Their answers have since been picked over, fact-checked and refuted ad nauseam.
Except one interesting opinion that Trump voiced — an opinion that should be of great interest to the commercial real estate industry.
No Support for Carried Interest
First, though, let’s make clear one fact: Trump is a New York developer and businessman and some of his policy proposals would be welcome by this group. Not all, however — in one key respect he has gone completely off script: his tax plans call for the elimination of carried interest, an important tax policy for private equity investors. During the debate, he repeated that call.
But that is old news.
During the debate Trump warned viewers — over 100 million of them according to projections, rivaling the Super Bowl — that the U.S. economy is in a bubble. “A big fat ugly bubble” is how he put it.

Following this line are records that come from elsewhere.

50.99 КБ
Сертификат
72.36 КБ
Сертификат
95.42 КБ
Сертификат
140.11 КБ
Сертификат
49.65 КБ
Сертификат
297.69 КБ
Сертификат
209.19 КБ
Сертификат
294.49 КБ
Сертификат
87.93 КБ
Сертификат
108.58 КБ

When interest rates rise, “we will see some very bad things happen,” he warned.
As it often the case with Trump, this statement was accompanied by part controversy and part conspiracy. The reason for the bubble, he said, was that the Federal Reserve “is doing political things.”
Given that no credible and independent economist has ever agreed with the notion that the Fed is a political creature, we can dispense with that thought train.
But the idea that the U.S. economy is in a bubble because of the low interest rate policy of the Fed? That does give one pause.
Cheap Money Leads to Bubbles
Commercial real estate valuations have recovered more than nicely since the recession. Some will say that the fundamentals support that; critics will say the valuations have been artificially inflated because of low interest rates. To be sure, fundamentals are strong in many assets classes but it is equally true that investors have been placing money in any asset class that can deliver a better yield than U.S. Treasuries. Which has driven up prices. Indeed, just last week Fed Chair Janet Yellen said that some Fed governors were concerned about commercial real estate valuations.
This is not a situation unique to CRE either incidentally — it can be seen in many sectors from the unicorn tech prices that investors are willing to pay to residential housing prices.
The Fed believes that the economy is strong enough for interest rates to begin to rise — soon, it says! Very soon! — without risk of implosion. So we shall see very quickly which view is correct.